Polish City Goes `Green' With Water-Reuse Plan
Glogow works to clean up toxic pollution
GLOGOW, POLAND
AFTER the Berlin Wall fell, environmentalists saw Eastern Europe as a place where ``green'' thinking could become an integral part of building a new society. But political and economic objections to environmentalism have slowed progress in the East.
``There were really high hopes for making a fundamental structural change,'' says Margaret Bowman, director of the environmental program for Central and Eastern Europe at the Environmental Law Institute in Washington, D.C. But ``instead of leapfrogging over [the United States], they're getting in line behind us.''
But some communities are moving to solve their ecological problems. One is Glogow, Poland.
``Now, we mainly deal with environmental problems,'' says Jacek Zielinski, the city's mayor-president, in his pleasant, well-lit office. ``Waste disposal. The solid-waste utilization. We are financing construction of a really big landfill.''
In Glogow, the biggest project is an innovative, American-inspired plan to clean up its water.
Glogow's problem is dust loaded with metal. The dust blows in from a huge copper-smelting and processing plant on the outskirts of town. The Polish government listed Glogow's pollution as one of Poland's five ``ecological catastrophe'' areas.
The dust settles on houses, cars, and streets. When it rains, it gets washed into the city's sewage treatment plant. This 1960s-era plant uses traditional methods to clean up the water. But it creates huge amounts of sludge so loaded with toxic metals that it has to be buried.
Glogow is proposing to revamp the system. The plan calls for the waste water to go from the treatment plant to aerated settling ponds, where the material is broken down naturally over several months. From there, the cleaner water would be sprayed on crops and then move through the soil, further purifying itself. The system would not only reduce the amount of sludge, it would also recharge the groundwater, in chronically short supply in this part of Poland.

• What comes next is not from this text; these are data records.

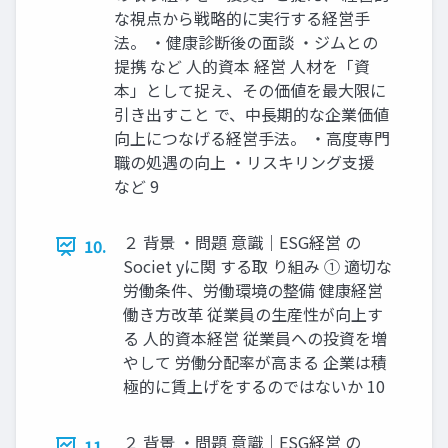
な視点から戦略的に実行する経営手
法。 ・健康診断後の面談 ・ジムとの
提携 など 人的資本 経営 人材を「資
本」として捉え、その価値を最大限に
引き出すこと で、中長期的な企業価値
向上につなげる経営手法。 ・高度専門
職の処遇の向上 ・リスキリング支援
など 9
２ 背景 ・問題 意識｜ESG経営 の
10.
Societ yに関 する取 り組み ① 適切な
労働条件、労働環境の整備 健康経営
働き方改革 従業員の生産性が向上す
る 人的資本経営 従業員への投資を増
やして 労働分配率が高まる 企業は積
極的に賃上げをするのではないか 10
２ 背景 ・問題 意識｜ESG経営 の
11.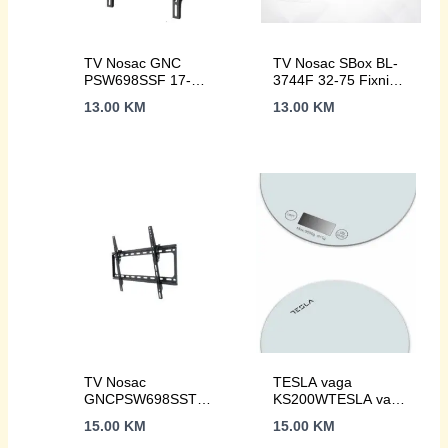
TV Nosac GNC
TV Nosac SBox BL-
PSW698SSF 17-
3744F 32-75 Fixni
43Fixni; Vesa
Nosac Nosivost do
13.00
KM
13.00
KM
200×200*AKCIJA*
45kg/Vesa 400×400
TV Nosac
TESLA vaga
GNCPSW698SST
KS200WTESLA vaga
17-43Nagib 10;Vesa
KS200WTESLA vaga
15.00
KM
15.00
KM
200×2200
KS200W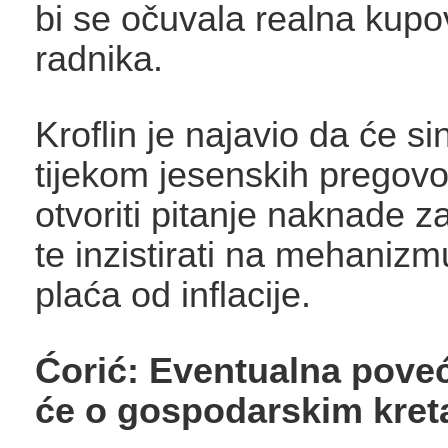
bi se očuvala realna kup
radnika.
Kroflin je najavio da će si
tijekom jesenskih pregov
otvoriti pitanje naknade za
te inzistirati na mehanizm
plaća od inflacije.
Ćorić: Eventualna poveć
će o gospodarskim kret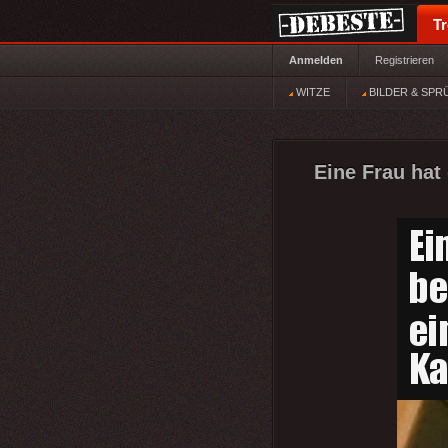
T
Anmelden
Registrieren
WITZE
BILDER & SPR
Eine Frau hat 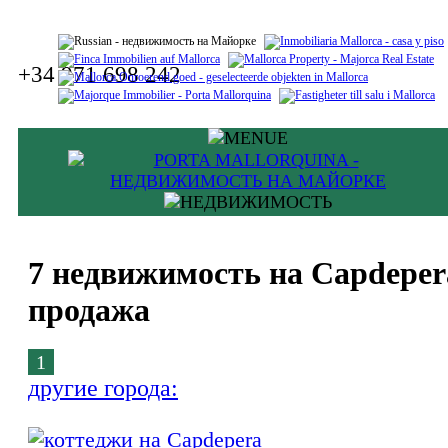
+34 971 698 242
7 недвижимость на Capdeper
продажа
1
другие города: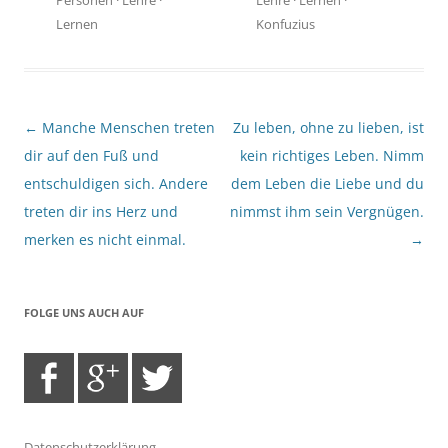
Lernen
Konfuzius
Beitragsnavigation
←
Manche Menschen treten
Zu leben, ohne zu lieben, ist
dir auf den Fuß und
kein richtiges Leben. Nimm
entschuldigen sich. Andere
dem Leben die Liebe und du
treten dir ins Herz und
nimmst ihm sein Vergnügen.
merken es nicht einmal.
→
FOLGE UNS AUCH AUF
Datenschutzerklärung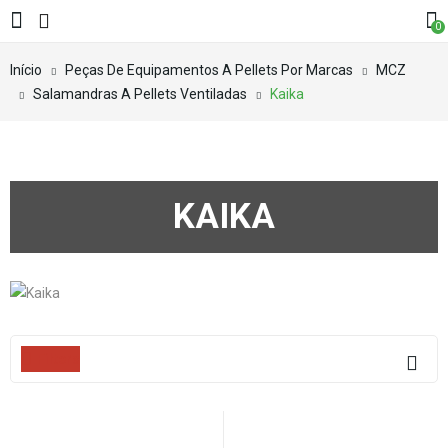
0
Início
Peças De Equipamentos A Pellets Por Marcas
MCZ
Salamandras A Pellets Ventiladas
Kaika
KAIKA
Filters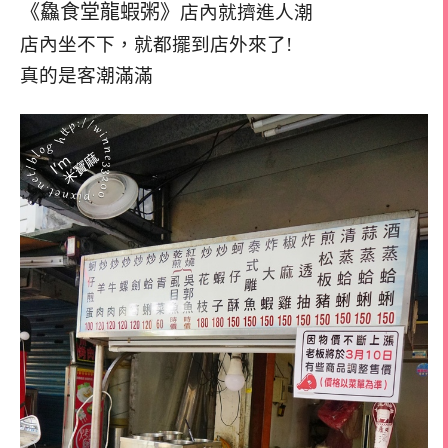
《鱻食堂龍蝦粥》
店內就擠進人潮
店內坐不下，就都擺到店外來了!
真的是客潮滿滿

Jack Sheaffer, president of his own Chicago-area consulting firm, is the leading proponent of this water-reuse system. ``Of course, there are other solutions,'' Mr. Zielinski says. ``We liked Mr. Sheaffer's idea that sewage is a resource out of place.''
But the regional environmental authorities are not convinced the system will work. They are expected to make their decision early this year.
``Everything depends on their decision,'' says Jozef Kott, director of Future Water Glogow, the Polish-American joint venture that came up with the plan. Mr. Kott hopes to market the plan to other polluted, water-short communities in Poland.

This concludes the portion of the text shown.